The Economist compares Google with a bank that stores and manages a lot of information (some of it, personal information).
"Google is often compared to Microsoft (another enemy, incidentally); but its evolution is actually closer to that of the banking industry. Just as financial institutions grew to become repositories of people's money, and thus guardians of private information about their finances, Google is now turning into a custodian of a far wider and more intimate range of information about individuals. Yes, this applies also to rivals such as Yahoo! and Microsoft. But Google, through the sheer speed with which it accumulates the treasure of information, will be the one to test the limits of what society can tolerate." (my emphasis)
As with any bank, you need to trust it, to make sure it has transparent policies, that it serves your interests and it doesn't have "hidden costs". Your ISP, your doctor, your employee, your bank - all have a lot of personal information about you and some of it could migrate to online services like Google Health, Google Checkout, Google Web History or Google Web Accelerator.
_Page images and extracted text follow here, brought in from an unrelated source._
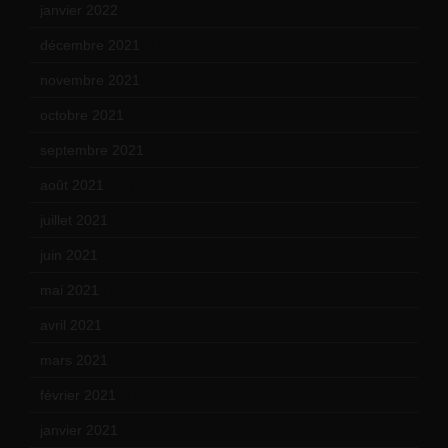
janvier 2022
(19)
décembre 2021
(18)
novembre 2021
(22)
octobre 2021
(22)
septembre 2021
(19)
août 2021
(13)
juillet 2021
(20)
juin 2021
(18)
mai 2021
(19)
avril 2021
(17)
mars 2021
(23)
février 2021
(16)
janvier 2021
(17)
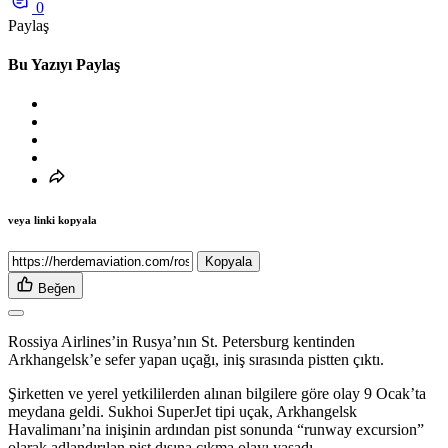
0
Paylaş
Bu Yazıyı Paylaş
veya linki kopyala
Kopyala
Beğen
Rossiya Airlines’in Rusya’nın St. Petersburg kentinden
Arkhangelsk’e sefer yapan uçağı, iniş sırasında pistten çıktı.
Şirketten ve yerel yetkililerden alınan bilgilere göre olay 9 Ocak’ta
meydana geldi. Sukhoi SuperJet tipi uçak, Arkhangelsk
Havalimanı’na inişinin ardından pist sonunda “runway excursion”
olarak adlandırılan pist dışına çıkma olayı yaşadı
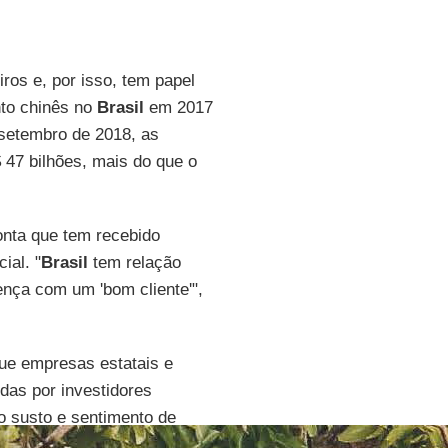
ros e, por isso, tem papel
nto chinês no
Brasil
em 2017
a setembro de 2018, as
7 bilhões, mais do que o
onta que tem recebido
ial. "
Brasil
tem relação
avença com um 'bom cliente'",
que empresas estatais e
idas por investidores
o susto e sentimento de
The worst thing that can happen to Google is losing the trust of its users, so Google has another incentive to not betray peoples, besides the mythical "Don't be evil" corporate motto.
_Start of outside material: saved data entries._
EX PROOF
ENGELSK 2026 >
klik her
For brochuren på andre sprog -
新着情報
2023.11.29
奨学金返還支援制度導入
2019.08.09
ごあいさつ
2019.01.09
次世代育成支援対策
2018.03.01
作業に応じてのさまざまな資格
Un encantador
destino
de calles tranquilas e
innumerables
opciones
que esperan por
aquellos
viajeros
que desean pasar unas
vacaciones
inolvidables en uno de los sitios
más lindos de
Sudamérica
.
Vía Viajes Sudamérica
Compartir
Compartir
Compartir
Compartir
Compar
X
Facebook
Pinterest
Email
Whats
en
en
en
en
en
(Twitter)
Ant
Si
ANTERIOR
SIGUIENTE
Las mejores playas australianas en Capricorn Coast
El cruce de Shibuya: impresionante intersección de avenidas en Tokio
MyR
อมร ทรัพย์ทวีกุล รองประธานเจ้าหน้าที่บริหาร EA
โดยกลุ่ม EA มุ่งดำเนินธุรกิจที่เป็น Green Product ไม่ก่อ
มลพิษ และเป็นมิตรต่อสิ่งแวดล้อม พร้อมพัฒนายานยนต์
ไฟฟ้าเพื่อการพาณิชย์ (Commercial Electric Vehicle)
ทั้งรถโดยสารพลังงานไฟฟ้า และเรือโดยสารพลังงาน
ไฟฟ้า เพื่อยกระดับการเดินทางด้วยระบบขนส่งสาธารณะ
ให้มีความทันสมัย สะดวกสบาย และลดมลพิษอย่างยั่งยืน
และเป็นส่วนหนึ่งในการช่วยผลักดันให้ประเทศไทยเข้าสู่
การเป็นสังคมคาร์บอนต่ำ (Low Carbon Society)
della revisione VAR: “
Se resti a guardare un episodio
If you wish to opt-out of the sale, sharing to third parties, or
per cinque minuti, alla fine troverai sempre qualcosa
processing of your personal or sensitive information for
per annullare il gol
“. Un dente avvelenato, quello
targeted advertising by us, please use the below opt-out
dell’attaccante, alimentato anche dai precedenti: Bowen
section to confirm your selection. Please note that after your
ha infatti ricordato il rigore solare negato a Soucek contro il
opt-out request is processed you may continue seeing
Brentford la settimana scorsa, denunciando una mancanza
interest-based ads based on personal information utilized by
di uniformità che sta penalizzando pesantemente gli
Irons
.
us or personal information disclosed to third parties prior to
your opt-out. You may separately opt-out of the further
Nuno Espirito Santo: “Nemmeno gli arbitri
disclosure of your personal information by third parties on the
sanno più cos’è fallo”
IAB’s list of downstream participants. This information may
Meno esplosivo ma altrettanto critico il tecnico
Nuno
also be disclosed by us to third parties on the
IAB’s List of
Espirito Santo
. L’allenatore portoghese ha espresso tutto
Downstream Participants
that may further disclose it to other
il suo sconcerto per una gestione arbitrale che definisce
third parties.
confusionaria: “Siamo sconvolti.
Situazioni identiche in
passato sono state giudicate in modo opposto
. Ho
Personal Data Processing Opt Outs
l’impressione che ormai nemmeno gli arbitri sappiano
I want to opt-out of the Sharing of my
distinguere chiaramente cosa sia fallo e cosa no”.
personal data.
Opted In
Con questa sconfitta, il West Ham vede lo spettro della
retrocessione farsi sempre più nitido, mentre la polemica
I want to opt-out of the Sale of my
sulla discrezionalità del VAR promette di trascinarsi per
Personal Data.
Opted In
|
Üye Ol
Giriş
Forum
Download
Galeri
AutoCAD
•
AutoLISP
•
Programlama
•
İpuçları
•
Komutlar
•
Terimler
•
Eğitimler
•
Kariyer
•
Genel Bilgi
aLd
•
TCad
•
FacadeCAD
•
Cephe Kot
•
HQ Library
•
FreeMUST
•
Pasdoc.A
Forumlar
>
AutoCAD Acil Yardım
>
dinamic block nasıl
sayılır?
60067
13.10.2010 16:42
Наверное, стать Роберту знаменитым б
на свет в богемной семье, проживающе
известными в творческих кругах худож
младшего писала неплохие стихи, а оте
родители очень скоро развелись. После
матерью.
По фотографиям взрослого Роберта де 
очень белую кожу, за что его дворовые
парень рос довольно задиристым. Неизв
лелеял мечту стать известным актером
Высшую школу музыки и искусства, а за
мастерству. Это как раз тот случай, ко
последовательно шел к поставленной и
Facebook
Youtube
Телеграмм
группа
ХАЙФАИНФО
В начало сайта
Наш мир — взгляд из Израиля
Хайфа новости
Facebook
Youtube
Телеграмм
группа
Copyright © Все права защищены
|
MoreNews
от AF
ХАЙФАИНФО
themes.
The Economist thinks that Google should find the right balance between users' privacy and storing personal data indefinitely. Google already does a good job at explaining the consequences of your actions and how could some options affect your privacy, but it would be nice to expand the Web History to a big personal center that shows all the information Google has about you and provides ways to remove or export some of the information.
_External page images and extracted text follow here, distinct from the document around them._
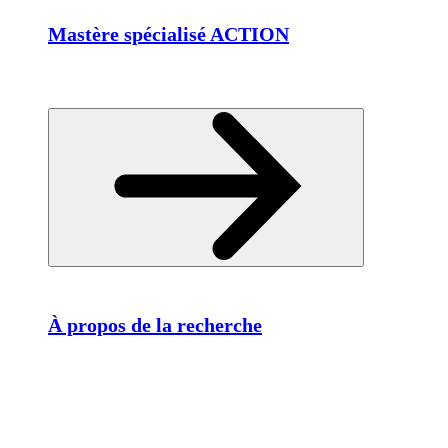
Mastère spécialisé ACTION
À propos de la recherche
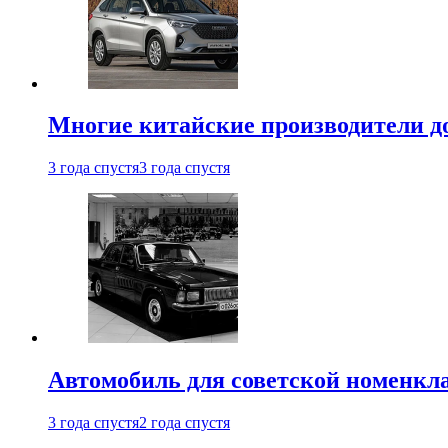
Многие китайские производители до
3 года спустя
3 года спустя
Автомобиль для советской номенкла
3 года спустя
2 года спустя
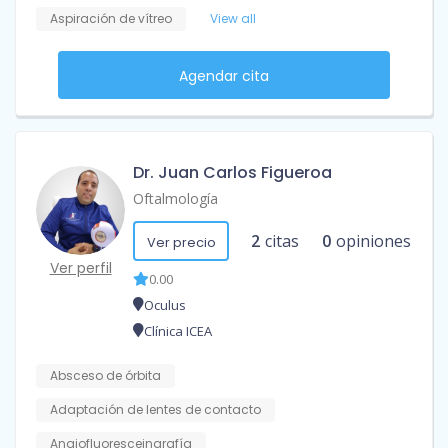
Aspiración de vítreo
View all
Agendar cita
Dr. Juan Carlos Figueroa
Oftalmología
2
citas
0
opiniones
Ver precio
Ver perfil
0.00
Oculus
Clínica ICEA
Absceso de órbita
Adaptación de lentes de contacto
Angiofluoresceingrafía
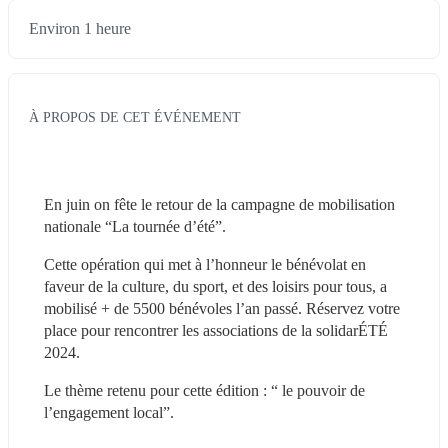
Environ 1 heure
À PROPOS DE CET ÉVÉNEMENT
En juin on fête le retour de la campagne de mobilisation 
nationale “La tournée d’été”.
Cette opération qui met à l’honneur le bénévolat en 
faveur de la culture, du sport, et des loisirs pour tous, a 
mobilisé + de 5500 bénévoles l’an passé. Réservez votre 
place pour rencontrer les associations de la solidarÉTÉ 
2024. 
Le thème retenu pour cette édition : “ le pouvoir de 
l’engagement local”.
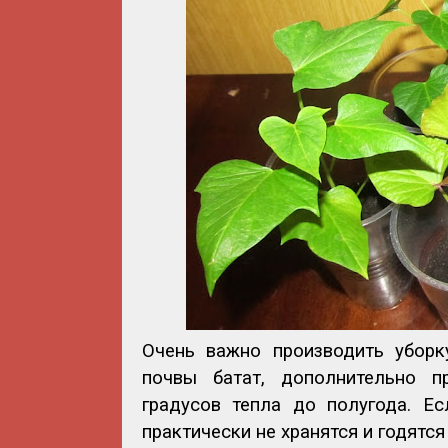
Очень важно производить уборк
почвы батат, дополнительно пр
градусов тепла до полугода. Е
практически не хранятся и годятся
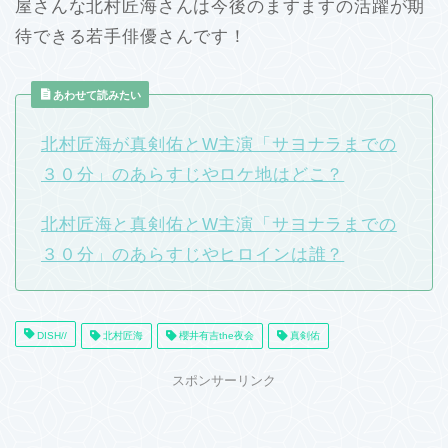
屋さんな北村匠海さんは今後のますますの活躍が期
待できる若手俳優さんです！
あわせて読みたい
北村匠海が真剣佑とW主演「サヨナラまでの
３０分」のあらすじやロケ地はどこ？
北村匠海と真剣佑とW主演「サヨナラまでの
３０分」のあらすじやヒロインは誰？
DISH//
北村匠海
櫻井有吉the夜会
真剣佑
スポンサーリンク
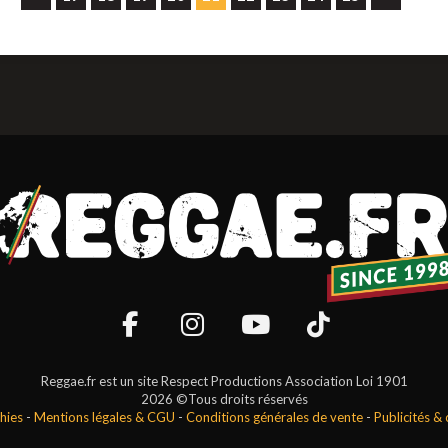
Reggae.fr est un site Respect Productions Association Loi 1901
2026 ©Tous droits réservés
hies
-
Mentions légales & CGU
-
Conditions générales de vente
-
Publicités &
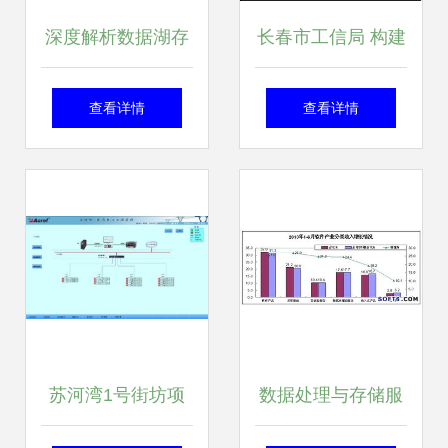
深度解析数据湖存
长春市工信局 构建
储方案Lakehouse
智慧政务基石，优
查看详情
查看详情
架构、数据处理与
化数据处理与存储
存储服务
服务新格局
苏河湾1号街坊项
数据处理与存储服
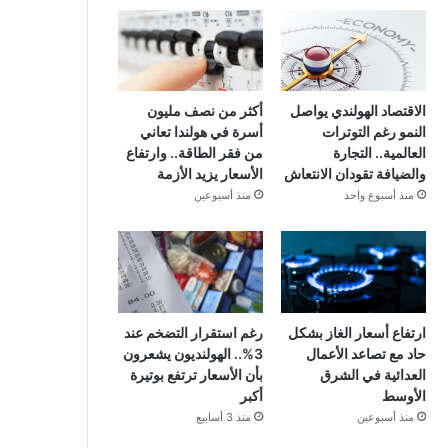
الاقتصاد الهولندي يواصل
أكثر من نصف مليون
النمو رغم التوترات
أسرة في هولندا تعاني
العالمية.. التجارة
من فقر الطاقة.. وارتفاع
والضيافة تقودان الانتعاش
الأسعار يزيد الأزمة
منذ أسبوع واحد
منذ أسبوعين
ارتفاع أسعار الغاز بشكل
رغم استقرار التضخم عند
حاد مع تصاعد الأعمال
3%.. الهولنديون يشعرون
العدائية في الشرق
بأن الأسعار ترتفع بوتيرة
الأوسط
أكبر
منذ أسبوعين
منذ 3 أسابيع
"Google in effect controls a dial that, as it sells ever more services to you, could move in two directions. Set to one side, Google could voluntarily destroy very quickly any user data that it collects. That would assure privacy, but it would limit Google's profits from selling to advertisers information about what you are doing, and make those services less useful. If the dial is set to the other side and Google hangs on to the information, the services will be more useful, but some dreadful intrusions into privacy could occur. The answer, as with banks in the past, must lie somewhere in the middle; and the right point for the dial is likely to change, as circumstances change."